* _YOUR OBJECTIVE_: Take from the entries below the stretch from the line with "Barcelona es suma" through the line with "mit mehreren Steuersätzen", and return it exactly, leaving the pictures out.

________

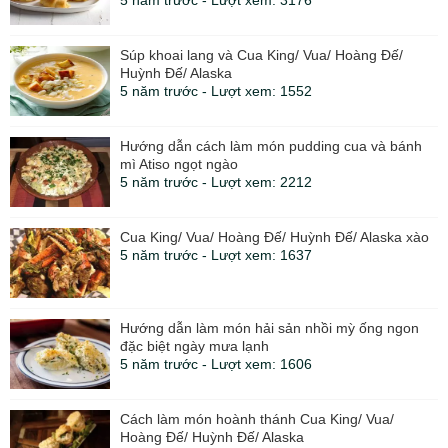
5 năm trước - Lượt xem: 3176
Súp khoai lang và Cua King/ Vua/ Hoàng Đế/
Huỳnh Đế/ Alaska
5 năm trước - Lượt xem: 1552
Hướng dẫn cách làm món pudding cua và bánh
mì Atiso ngọt ngào
5 năm trước - Lượt xem: 2212
Cua King/ Vua/ Hoàng Đế/ Huỳnh Đế/ Alaska xào
5 năm trước - Lượt xem: 1637
Hướng dẫn làm món hải sản nhồi mỳ ống ngon
đặc biệt ngày mưa lạnh
5 năm trước - Lượt xem: 1606
Cách làm món hoành thánh Cua King/ Vua/
Hoàng Đế/ Huỳnh Đế/ Alaska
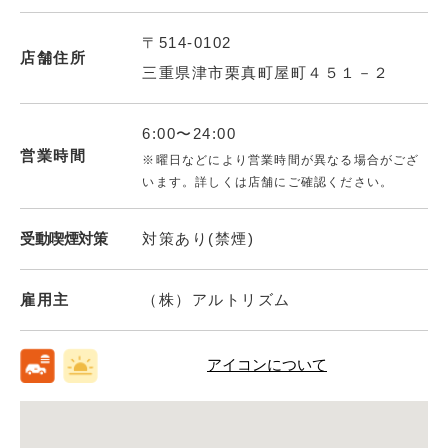
〒514-0102
店舗住所
三重県津市栗真町屋町４５１－２
6:00〜24:00
営業時間
※曜日などにより営業時間が異なる場合がござ
います。詳しくは店舗にご確認ください。
受動喫煙対策
対策あり(禁煙)
雇用主
（株）アルトリズム
アイコンについて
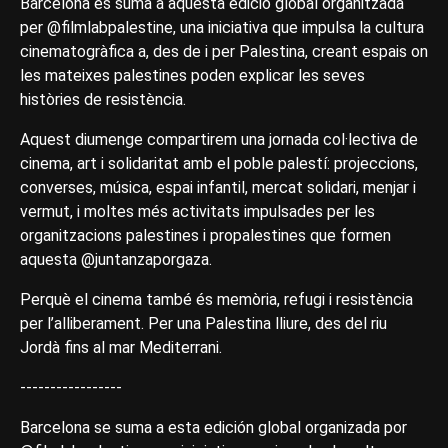
Barcelona es suma a aquesta edició global organitzada
per @filmlabpalestine, una iniciativa que impulsa la cultura
cinematogràfica a, des de i per Palestina, creant espais on
les mateixes palestines poden explicar les seves
històries de resistència.
Aquest diumenge compartirem una jornada col·lectiva de
cinema, art i solidaritat amb el poble palestí: projeccions,
converses, música, espai infantil, mercat solidari, menjar i
vermut, i moltes més activitats impulsades per les
organitzacions palestines i propalestines que formen
aquesta @juntanzaporgaza.
Perquè el cinema també és memòria, refugi i resistència
per l’alliberament. Per una Palestina lliure, des del riu
Jordà fins al mar Mediterrani.
-----------------
Barcelona se suma a esta edición global organizada por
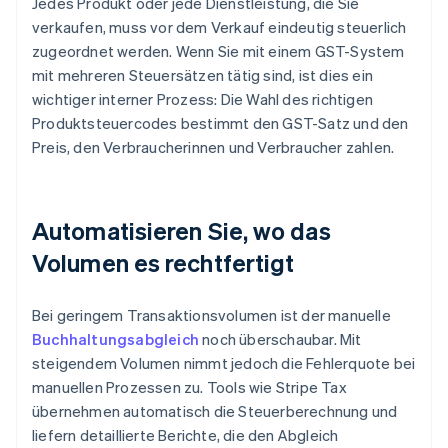
Jedes Produkt oder jede Dienstleistung, die Sie
verkaufen, muss vor dem Verkauf eindeutig steuerlich
zugeordnet werden. Wenn Sie mit einem GST-System
mit mehreren Steuersätzen tätig sind, ist dies ein
wichtiger interner Prozess: Die Wahl des richtigen
Produktsteuercodes bestimmt den GST-Satz und den
Preis, den Verbraucherinnen und Verbraucher zahlen.
Automatisieren Sie, wo das
Volumen es rechtfertigt
Bei geringem Transaktionsvolumen ist der manuelle
Buchhaltungsabgleich
noch überschaubar. Mit
steigendem Volumen nimmt jedoch die Fehlerquote bei
manuellen Prozessen zu. Tools wie Stripe Tax
übernehmen automatisch die Steuerberechnung und
liefern detaillierte Berichte, die den Abgleich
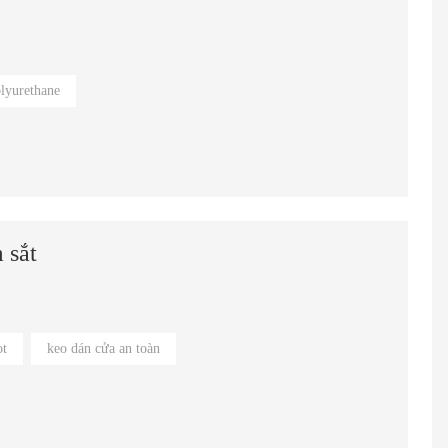
olyurethane
 sắt
ọt
keo dán cửa an toàn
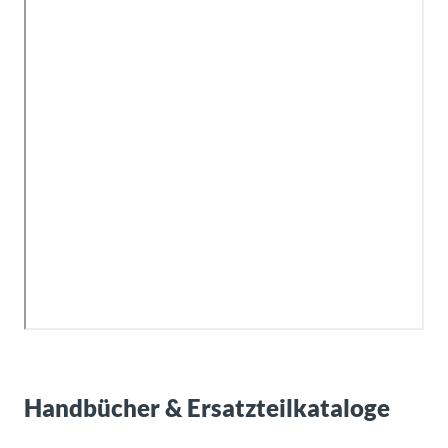
Handbücher & Ersatzteilkataloge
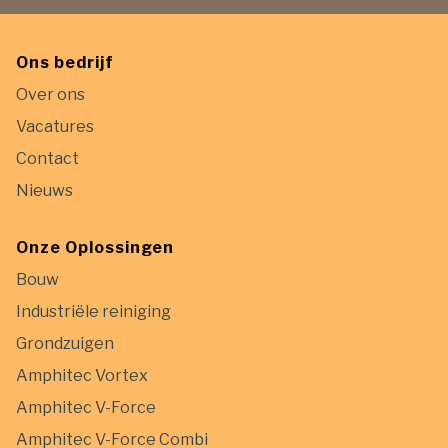
Ons bedrijf
Over ons
Vacatures
Contact
Nieuws
Onze Oplossingen
Bouw
Industriële reiniging
Grondzuigen
Amphitec Vortex
Amphitec V-Force
Amphitec V-Force Combi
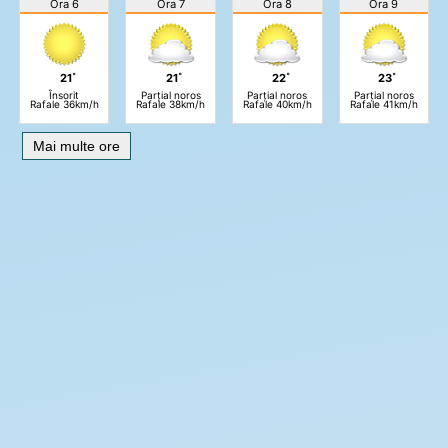
Ora 6
Ora 7
Ora 8
Ora 9
21˚
21˚
22˚
23˚
Însorit
Parțial noros
Parțial noros
Parțial noros
Rafale 36km/h
Rafale 38km/h
Rafale 40km/h
Rafale 41km/h
Mai multe ore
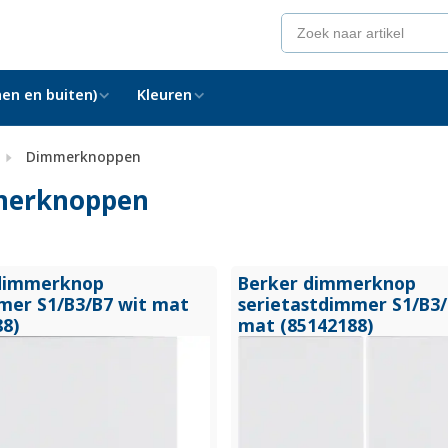
en en buiten)
Kleuren
Dimmerknoppen
mmerknoppen
dimmerknop
Berker dimmerknop
mer S1/
B3/
B7 wit mat
serietastdimmer S1/
B3/
88)
mat (85142188)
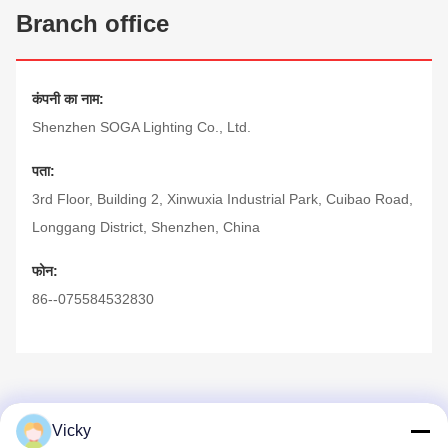
Branch office
कंपनी का नाम:
Shenzhen SOGA Lighting Co., Ltd.
पता:
3rd Floor, Building 2, Xinwuxia Industrial Park, Cuibao Road,
Longgang District, Shenzhen, China
फोन:
86--075584532830
Vicky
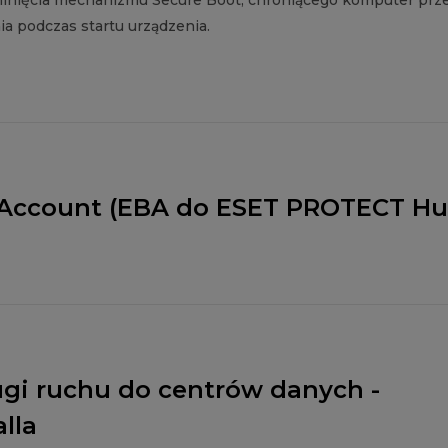
ominięcia mechanizmu Secure Boot, chroniącego komputer prz
 podczas startu urządzenia.
 Account (EBA do ESET PROTECT Hu
ugi ruchu do centrów danych -
lla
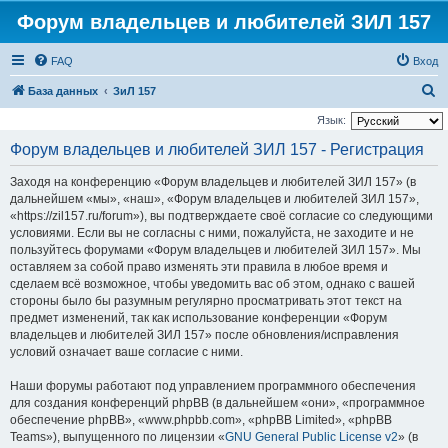
Форум владельцев и любителей ЗИЛ 157
FAQ
Вход
П
База данных
ЗиЛ 157
о
Язык:
и
Форум владельцев и любителей ЗИЛ 157 - Регистрация
с
Заходя на конференцию «Форум владельцев и любителей ЗИЛ 157» (в
к
дальнейшем «мы», «наш», «Форум владельцев и любителей ЗИЛ 157»,
«https://zil157.ru/forum»), вы подтверждаете своё согласие со следующими
условиями. Если вы не согласны с ними, пожалуйста, не заходите и не
пользуйтесь форумами «Форум владельцев и любителей ЗИЛ 157». Мы
оставляем за собой право изменять эти правила в любое время и
сделаем всё возможное, чтобы уведомить вас об этом, однако с вашей
стороны было бы разумным регулярно просматривать этот текст на
предмет изменений, так как использование конференции «Форум
владельцев и любителей ЗИЛ 157» после обновления/исправления
условий означает ваше согласие с ними.
Наши форумы работают под управлением программного обеспечения
для создания конференций phpBB (в дальнейшем «они», «программное
обеспечение phpBB», «www.phpbb.com», «phpBB Limited», «phpBB
Teams»), выпущенного по лицензии «
GNU General Public License v2
» (в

________

* _FINAL ANSWER_:
Barcelona es suma a aquesta edició global organitzada
per @filmlabpalestine, una iniciativa que impulsa la cultura
cinematogràfica a, des de i per Palestina, creant espais on
les mateixes palestines poden explicar les seves
històries de resistència.
Aquest diumenge compartirem una jornada col·lectiva de
cinema, art i solidaritat amb el poble palestí: projeccions,
converses, música, espai infantil, mercat solidari, menjar i
vermut, i moltes més activitats impulsades per les
organitzacions palestines i propalestines que formen
aquesta @juntanzaporgaza.
Perquè el cinema també és memòria, refugi i resistència
per l’alliberament. Per una Palestina lliure, des del riu
Jordà fins al mar Mediterrani.
-----------------
Barcelona se suma a esta edición global organizada por
Jedes Produkt oder jede Dienstleistung, die Sie
verkaufen, muss vor dem Verkauf eindeutig steuerlich
zugeordnet werden. Wenn Sie mit einem GST-System
mit mehreren Steuersätzen tätig sind, ist dies ein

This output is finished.